Urinary CXCL9 and CXCL10 Levels and Acute Renal Graft Rejection.

Abstract

Background: Monitoring of chemokines, CXCL9 and CXCL10, in serum may present a non-invasive detection method for rejection.

Objective: To investigate the relationship between urinary levels of CXCL9 and CXCL10 and graft function following renal transplantation.

Methods: 75 living-related donor renal transplant recipients were studied. Urinary levels of chemokines were collected pre-operatively, on post-operative 1^st day, 7^th day, 1^st month, 3^rd month, and at the time of rejection. Chemokines levels were assayed using and enzyme-linked immunosorbent assay.
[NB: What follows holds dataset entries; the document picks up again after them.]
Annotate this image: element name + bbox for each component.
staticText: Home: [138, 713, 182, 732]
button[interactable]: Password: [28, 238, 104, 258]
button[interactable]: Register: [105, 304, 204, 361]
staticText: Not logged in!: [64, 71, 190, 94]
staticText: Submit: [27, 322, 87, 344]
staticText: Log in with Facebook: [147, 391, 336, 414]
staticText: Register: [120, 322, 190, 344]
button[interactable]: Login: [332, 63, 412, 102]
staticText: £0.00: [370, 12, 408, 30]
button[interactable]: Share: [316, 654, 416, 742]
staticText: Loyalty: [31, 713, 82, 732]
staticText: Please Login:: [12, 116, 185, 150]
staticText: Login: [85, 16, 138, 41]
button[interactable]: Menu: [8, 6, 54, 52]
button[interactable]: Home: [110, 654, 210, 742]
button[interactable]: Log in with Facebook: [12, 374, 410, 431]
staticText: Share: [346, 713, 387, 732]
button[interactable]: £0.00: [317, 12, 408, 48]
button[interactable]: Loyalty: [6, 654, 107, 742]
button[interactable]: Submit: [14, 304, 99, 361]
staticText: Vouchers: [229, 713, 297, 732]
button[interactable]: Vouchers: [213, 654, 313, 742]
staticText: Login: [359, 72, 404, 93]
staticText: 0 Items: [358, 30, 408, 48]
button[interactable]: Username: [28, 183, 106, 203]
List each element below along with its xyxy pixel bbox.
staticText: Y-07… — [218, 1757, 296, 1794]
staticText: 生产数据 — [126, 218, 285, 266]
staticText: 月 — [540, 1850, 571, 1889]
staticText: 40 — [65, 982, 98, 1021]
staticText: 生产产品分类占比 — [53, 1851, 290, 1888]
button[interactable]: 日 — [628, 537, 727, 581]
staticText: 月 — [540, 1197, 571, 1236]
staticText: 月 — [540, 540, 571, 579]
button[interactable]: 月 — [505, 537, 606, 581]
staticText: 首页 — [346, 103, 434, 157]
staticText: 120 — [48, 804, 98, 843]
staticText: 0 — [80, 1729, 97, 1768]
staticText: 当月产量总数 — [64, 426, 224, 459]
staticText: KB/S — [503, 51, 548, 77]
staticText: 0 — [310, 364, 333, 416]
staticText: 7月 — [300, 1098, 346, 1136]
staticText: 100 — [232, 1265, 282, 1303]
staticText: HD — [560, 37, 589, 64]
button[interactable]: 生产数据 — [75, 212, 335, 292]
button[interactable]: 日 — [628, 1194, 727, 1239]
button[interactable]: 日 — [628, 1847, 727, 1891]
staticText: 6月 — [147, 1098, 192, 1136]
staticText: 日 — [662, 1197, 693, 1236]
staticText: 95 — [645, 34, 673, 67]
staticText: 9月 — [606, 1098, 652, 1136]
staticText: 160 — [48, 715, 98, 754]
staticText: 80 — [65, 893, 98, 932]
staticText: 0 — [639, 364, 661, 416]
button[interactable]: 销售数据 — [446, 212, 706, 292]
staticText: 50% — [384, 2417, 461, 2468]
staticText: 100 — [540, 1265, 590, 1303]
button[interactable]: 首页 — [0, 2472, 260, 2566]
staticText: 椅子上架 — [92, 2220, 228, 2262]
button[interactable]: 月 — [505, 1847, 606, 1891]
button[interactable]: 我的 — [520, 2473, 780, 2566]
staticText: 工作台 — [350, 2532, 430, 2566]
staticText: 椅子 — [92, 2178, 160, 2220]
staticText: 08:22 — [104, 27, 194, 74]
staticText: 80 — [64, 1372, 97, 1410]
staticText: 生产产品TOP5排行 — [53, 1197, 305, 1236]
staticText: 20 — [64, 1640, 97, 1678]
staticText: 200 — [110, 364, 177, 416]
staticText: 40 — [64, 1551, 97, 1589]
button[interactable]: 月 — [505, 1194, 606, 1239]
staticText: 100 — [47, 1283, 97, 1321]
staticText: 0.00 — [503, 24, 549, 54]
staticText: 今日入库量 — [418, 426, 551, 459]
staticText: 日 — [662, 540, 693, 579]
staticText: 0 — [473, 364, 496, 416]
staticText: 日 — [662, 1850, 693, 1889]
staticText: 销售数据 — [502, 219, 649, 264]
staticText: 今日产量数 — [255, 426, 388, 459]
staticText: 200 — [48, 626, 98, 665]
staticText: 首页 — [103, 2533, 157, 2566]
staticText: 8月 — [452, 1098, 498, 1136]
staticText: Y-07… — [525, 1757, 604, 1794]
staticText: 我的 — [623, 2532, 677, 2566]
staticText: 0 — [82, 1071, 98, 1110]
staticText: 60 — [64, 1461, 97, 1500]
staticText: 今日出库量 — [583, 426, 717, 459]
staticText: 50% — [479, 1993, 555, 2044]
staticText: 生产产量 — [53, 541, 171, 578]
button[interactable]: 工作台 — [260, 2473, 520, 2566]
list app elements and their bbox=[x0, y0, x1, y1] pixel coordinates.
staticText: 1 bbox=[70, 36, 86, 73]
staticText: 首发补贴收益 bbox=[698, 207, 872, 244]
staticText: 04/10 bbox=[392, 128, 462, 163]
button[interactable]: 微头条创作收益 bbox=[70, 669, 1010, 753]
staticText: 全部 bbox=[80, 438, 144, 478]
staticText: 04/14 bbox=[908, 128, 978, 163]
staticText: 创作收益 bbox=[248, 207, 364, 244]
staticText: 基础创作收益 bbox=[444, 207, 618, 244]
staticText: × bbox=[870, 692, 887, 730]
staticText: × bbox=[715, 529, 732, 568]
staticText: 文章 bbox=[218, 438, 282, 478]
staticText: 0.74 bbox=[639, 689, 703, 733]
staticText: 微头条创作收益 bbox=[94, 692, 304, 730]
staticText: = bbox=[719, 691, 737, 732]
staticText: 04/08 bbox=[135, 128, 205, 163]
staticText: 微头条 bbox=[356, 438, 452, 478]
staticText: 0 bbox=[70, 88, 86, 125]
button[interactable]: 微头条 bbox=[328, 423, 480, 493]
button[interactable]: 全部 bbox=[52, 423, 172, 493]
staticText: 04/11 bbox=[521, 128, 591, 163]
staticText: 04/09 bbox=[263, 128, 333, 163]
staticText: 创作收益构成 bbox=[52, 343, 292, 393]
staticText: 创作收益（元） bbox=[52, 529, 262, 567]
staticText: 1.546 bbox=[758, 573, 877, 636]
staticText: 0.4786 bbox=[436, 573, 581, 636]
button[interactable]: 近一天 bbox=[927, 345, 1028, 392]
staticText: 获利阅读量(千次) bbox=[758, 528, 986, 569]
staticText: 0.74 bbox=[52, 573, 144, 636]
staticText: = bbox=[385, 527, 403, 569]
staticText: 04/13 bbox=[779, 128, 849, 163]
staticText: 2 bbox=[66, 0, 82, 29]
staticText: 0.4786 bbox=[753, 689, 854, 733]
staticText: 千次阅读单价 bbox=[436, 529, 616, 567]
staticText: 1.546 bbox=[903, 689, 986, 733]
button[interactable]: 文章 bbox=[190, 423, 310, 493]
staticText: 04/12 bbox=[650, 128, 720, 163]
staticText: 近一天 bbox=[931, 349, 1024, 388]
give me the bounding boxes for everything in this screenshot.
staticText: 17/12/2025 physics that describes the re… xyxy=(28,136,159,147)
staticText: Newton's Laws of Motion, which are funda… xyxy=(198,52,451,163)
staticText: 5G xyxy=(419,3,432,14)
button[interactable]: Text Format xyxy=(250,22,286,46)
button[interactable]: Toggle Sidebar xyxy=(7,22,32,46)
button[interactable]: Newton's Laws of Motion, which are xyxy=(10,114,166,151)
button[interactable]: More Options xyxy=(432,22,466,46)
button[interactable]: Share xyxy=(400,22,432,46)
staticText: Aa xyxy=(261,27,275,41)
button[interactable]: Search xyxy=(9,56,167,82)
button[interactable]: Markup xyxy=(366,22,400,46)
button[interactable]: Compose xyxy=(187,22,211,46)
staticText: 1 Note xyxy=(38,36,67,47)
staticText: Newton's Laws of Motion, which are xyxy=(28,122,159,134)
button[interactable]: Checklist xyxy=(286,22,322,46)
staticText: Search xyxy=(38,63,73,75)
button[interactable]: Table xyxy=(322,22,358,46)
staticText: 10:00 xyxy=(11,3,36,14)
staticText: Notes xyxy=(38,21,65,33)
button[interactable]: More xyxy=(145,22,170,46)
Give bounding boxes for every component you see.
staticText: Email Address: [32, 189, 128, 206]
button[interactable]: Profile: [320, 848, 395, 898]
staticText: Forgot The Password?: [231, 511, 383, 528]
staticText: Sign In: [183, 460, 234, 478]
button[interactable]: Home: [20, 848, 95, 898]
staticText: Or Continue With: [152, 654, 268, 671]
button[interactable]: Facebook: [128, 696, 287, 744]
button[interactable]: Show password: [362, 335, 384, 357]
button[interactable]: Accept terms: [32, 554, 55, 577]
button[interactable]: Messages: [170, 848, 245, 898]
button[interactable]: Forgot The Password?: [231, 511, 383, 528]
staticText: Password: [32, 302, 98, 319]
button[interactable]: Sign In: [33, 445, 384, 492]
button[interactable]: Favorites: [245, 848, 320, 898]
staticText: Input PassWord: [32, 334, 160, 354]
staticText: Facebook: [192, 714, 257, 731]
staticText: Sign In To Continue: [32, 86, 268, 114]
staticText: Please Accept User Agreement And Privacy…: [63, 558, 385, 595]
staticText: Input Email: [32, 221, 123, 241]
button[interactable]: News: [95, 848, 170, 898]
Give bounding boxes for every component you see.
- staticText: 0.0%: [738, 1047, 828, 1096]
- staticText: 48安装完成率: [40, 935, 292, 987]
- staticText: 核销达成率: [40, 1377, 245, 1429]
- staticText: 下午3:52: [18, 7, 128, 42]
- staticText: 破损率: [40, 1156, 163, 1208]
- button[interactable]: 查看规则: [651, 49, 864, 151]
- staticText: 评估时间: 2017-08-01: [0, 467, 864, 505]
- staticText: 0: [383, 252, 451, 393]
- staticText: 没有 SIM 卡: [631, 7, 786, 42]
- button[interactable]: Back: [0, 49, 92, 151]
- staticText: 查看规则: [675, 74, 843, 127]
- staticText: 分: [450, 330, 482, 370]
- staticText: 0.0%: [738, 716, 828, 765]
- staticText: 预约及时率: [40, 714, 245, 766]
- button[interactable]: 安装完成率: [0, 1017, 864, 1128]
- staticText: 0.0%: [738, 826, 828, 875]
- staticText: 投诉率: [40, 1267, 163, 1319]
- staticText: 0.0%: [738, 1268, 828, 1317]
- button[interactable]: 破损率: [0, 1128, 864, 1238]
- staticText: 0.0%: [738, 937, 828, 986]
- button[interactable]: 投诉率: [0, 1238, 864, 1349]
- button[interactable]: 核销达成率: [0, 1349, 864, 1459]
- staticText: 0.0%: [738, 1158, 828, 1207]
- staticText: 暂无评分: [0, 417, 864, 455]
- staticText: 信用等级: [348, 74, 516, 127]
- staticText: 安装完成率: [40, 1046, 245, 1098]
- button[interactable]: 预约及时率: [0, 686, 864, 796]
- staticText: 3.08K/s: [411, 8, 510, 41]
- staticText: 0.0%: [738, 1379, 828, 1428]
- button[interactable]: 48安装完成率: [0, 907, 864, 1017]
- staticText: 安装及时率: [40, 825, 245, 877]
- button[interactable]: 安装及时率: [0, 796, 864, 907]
Results: Clinical variables were monitored. 10 (15%) patients had biopsy-proven rejection during the follow-up period. The urinary CXCL9 level in those with rejection was significantly higher than that in those with non-rejection group at the 1^st day (p<0.001), 7^th day (p<0.001), and at the time of rejection (p=0.002). The urinary CXCL10 level was also significantly higher in those with rejection compared with non-rejection group at 1^st day (p<0.001), 7^th day (p<0.001), and at the time of rejection (p=0.001). Serum creatinine level was strongly correlated with the urinary CXCL9 and CXCL10 levels at the time of rejection (r=0.615, p=0.002; and r=0.519, p=0.022, respectively). Among those with T cell-mediated rejections the mean urinary CXCL10 level increased to as high as 258.12 ng/mL.

Conclusion: Urinary CXCL9 and CXCL10 levels might have a predictive value for T cell-mediated rejection in early post-transplantation period. Measurement of urinary CXCL9 and CXCL10 levels could provide an additional tool for the diagnosis of rejection.